A mulher com tatuagens desbotadas e eu nos encontramos novamente em um Megabus de Houston para Nova Orleans. O nome dela era Paul e ele usava uma camiseta marrom com um colete preto, TOMS preto e um chapéu marrom. Ela sentou na minha frente e conversamos entre as rachaduras de nossos assentos. Paul me contou sobre suas viagens por Israel, onde viveu intencionalmente pobre por 15 anos trabalhando como mágico de rua.
“O que torna minhas viagens tão importantes para mim é o fato de fazê-lo sem muito dinheiro. Meu objetivo não era viajar. Era para viajar pobre. Era para ser tão pobre que eu tive que fortalecer meu ofício para sobreviver. Tome limões, por exemplo”, disse ele, referindo-se ao truque em que retirou uma nota de 20 dólares de um limão recém-cortado. "Essa insignificante, pequena, estúpida, fruta amarela que transforma os sentidos das pessoas de dentro para fora é o que me ajuda a continuar viajando."

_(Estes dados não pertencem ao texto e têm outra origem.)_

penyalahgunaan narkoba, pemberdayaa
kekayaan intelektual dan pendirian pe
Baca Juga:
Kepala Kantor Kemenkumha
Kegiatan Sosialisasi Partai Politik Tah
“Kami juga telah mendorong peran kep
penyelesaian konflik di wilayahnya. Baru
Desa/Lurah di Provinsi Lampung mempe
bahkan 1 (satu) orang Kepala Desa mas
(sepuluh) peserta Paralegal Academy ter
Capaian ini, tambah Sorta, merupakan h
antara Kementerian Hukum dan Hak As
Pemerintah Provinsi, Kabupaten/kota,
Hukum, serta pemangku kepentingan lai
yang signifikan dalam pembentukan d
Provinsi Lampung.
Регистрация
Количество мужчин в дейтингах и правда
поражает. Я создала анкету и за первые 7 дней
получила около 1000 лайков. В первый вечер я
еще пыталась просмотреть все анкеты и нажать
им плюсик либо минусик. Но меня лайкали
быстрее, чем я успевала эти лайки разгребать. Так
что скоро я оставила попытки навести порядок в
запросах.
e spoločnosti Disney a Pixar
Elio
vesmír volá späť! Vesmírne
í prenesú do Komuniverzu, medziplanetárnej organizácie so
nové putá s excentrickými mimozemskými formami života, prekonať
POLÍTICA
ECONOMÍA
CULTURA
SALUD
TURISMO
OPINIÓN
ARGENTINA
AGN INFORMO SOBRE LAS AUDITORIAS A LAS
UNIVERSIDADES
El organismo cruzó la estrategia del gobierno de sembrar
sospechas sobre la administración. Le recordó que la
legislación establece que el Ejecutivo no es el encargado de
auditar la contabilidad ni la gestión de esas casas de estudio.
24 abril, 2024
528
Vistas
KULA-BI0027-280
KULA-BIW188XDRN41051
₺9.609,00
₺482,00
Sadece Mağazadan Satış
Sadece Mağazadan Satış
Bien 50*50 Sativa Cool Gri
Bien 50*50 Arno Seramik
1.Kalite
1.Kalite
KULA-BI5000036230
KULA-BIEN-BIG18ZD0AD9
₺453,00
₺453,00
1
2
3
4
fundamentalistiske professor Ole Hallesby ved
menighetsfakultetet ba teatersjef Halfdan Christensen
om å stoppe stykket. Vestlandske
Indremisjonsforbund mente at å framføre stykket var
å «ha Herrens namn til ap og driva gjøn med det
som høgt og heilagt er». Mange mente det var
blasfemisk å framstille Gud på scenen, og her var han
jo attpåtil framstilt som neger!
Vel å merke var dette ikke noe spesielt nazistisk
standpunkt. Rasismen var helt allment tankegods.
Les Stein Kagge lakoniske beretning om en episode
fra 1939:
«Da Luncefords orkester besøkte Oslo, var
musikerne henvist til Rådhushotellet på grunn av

E em Savannah, na Geórgia, ela me encontrou novamente através do Dogmar de 69 anos. Ela conheceu o marido em um encontro às cegas em San Antonio em 1965.
“E nos odiamos. Absolutamente se odiavam - ela disse, exalando seu Misty 120.
"Como ele conseguiu o segundo encontro?"
“Comecei a namorar esse outro cara. As coisas estavam indo bem, então ele queria que eu conhecesse seu companheiro de quarto. E aposto que você pode adivinhar quem era seu colega de quarto. Então, o cara com quem eu estava namorando foi para a Califórnia por algumas semanas e disse a Scott: 'Você cuida da minha garota, ok?'”
"E ele fez, eu acho?"
“Eu terminei com ele assim que ele voltou para casa. Tem sido um caso de amor desde então.
Agora estou em Chattanooga, ainda procurando por aquela mulher tatuada em todos os bares e cafeterias, esperando para compartilhar um cigarro com ela no intervalo. Eu a encontro nos barmen, nos habitantes locais, nos turistas, nos amigos, nos bêbados, nos sem-teto. Eu a encontro em meus pais, meu namorado, meu irmão e meu vizinho.
Eu a encontro em todos os lugares e em todos dispostos a compartilhar um pedaço de sua história. E graças a ela, eu me vi ouvindo.